Son lait lui est acheté à 41 centimes du litre par la coopérative avec qui il est en contrat. Mais le coût de production est à 46 centimes du litre. Le calcul est vite fait.
"Je travaille à perte, déclare Adrien qui a vu sa trésorerie fondre. Je suis passionné par mon métier, mais, malheureusement, la passion a une fin. Il y a des jours, on se pose la question : est-ce qu'on a fait le bon choix de faire ce métier-là."
La lourdeur administrative
Tout comme pour le maire de Saint-Viaud qui dénonce le manque de moyens et l'inflation administrative, Adrien Moyon dit être noyé lui aussi par la lourdeur des dossiers qu'il doit préparer dans son activité, notamment lorsqu'il lui a fallu agrandir la stabulation et demander une subvention.

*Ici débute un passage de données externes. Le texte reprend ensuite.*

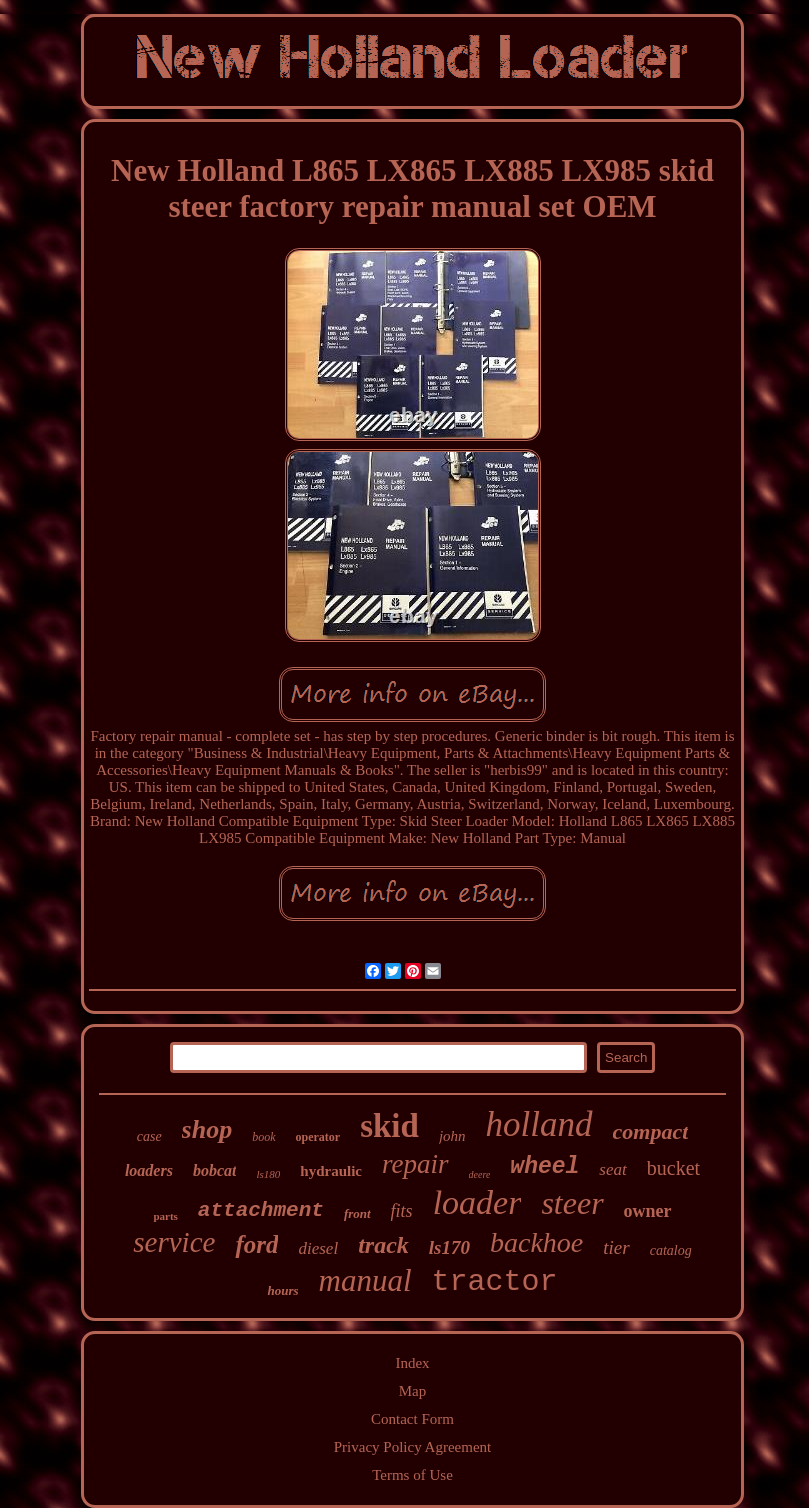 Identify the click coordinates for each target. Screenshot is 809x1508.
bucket (673, 1168)
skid (389, 1126)
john (452, 1136)
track (383, 1245)
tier (616, 1247)
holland (539, 1124)
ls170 (449, 1247)
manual (365, 1280)
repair (415, 1164)
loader (477, 1202)
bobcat (215, 1170)
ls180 (268, 1174)
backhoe (536, 1242)
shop (207, 1129)
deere (480, 1174)
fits (402, 1211)
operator (318, 1137)
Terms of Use (412, 1475)
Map (413, 1391)
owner (648, 1211)
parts (165, 1216)
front (357, 1213)
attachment (261, 1210)
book (263, 1137)
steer (572, 1203)
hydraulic (331, 1171)
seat (612, 1169)
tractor (495, 1282)
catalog (671, 1250)
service (174, 1242)
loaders (149, 1170)
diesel (318, 1248)
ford (256, 1244)
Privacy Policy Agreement (412, 1447)
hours (282, 1290)
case (149, 1136)
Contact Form (412, 1419)
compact (651, 1131)
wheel (544, 1167)
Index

"Sur l'exploitation, on est trois associés, il y a quasiment un temps plein qui fait de l'administratif, comptabilité, relations avec les partenaires. Le temps passé augmente" constate l'éleveur qui précise que pour monter de tels dossiers, l'aide d'un intervenant extérieur est devenue indispensable.
Il a dû aussi faire une demande de dérogation de "sols nus". Les fortes pluies de l'automne et du début d'hiver ne lui ont pas permis de semer ses céréales. Or, selon une directive européenne, on ne peut pas, sauf dérogation, laisser un sol sans le cultiver. Il n'aura donc pas de paille pour ses bovins et a dû, déjà, en commander pour plus de 7 000 euros.
Manifestations aux péages de Vendée
Des prix trop bas et des charges qui augmentent, c'est ce qui mobilise les agriculteurs en ce moment.
Depuis ce mardi soir, la Vendée a rejoint le mouvement national des agriculteurs. Ce mercredi matin, plusieurs péages étaient occupés pour des opérations" péage gratuit". Pas de blocage, mais des manifestations pour faire connaître les raisons de cette colère en invitant les automobilites/citoyens à consommer Français et local.
"Le carburant, l'électricité qui vont monter, c'est très difficile pour un jeune de voir l'avenir sereinement", déclarait ce matin Thibault Merlet, président des Jeunes Agriculteurs du canton des Herbiers, présent sur un péage de l'A87.
D'autres péages, à Saint-Hermine, à Fontenay-le-Comte, étaient également occupés ce mercredi. Des actions sont aussi prévues en soirée dans le Maine-et-Loire.
Outre la gratuité du passage, les agriculteurs procédaient aussi à des contrôles des marchandises dans les camions frigorifiques. De la sauce tomate espagnole et de la viande allemande ont ainsi été interceptées.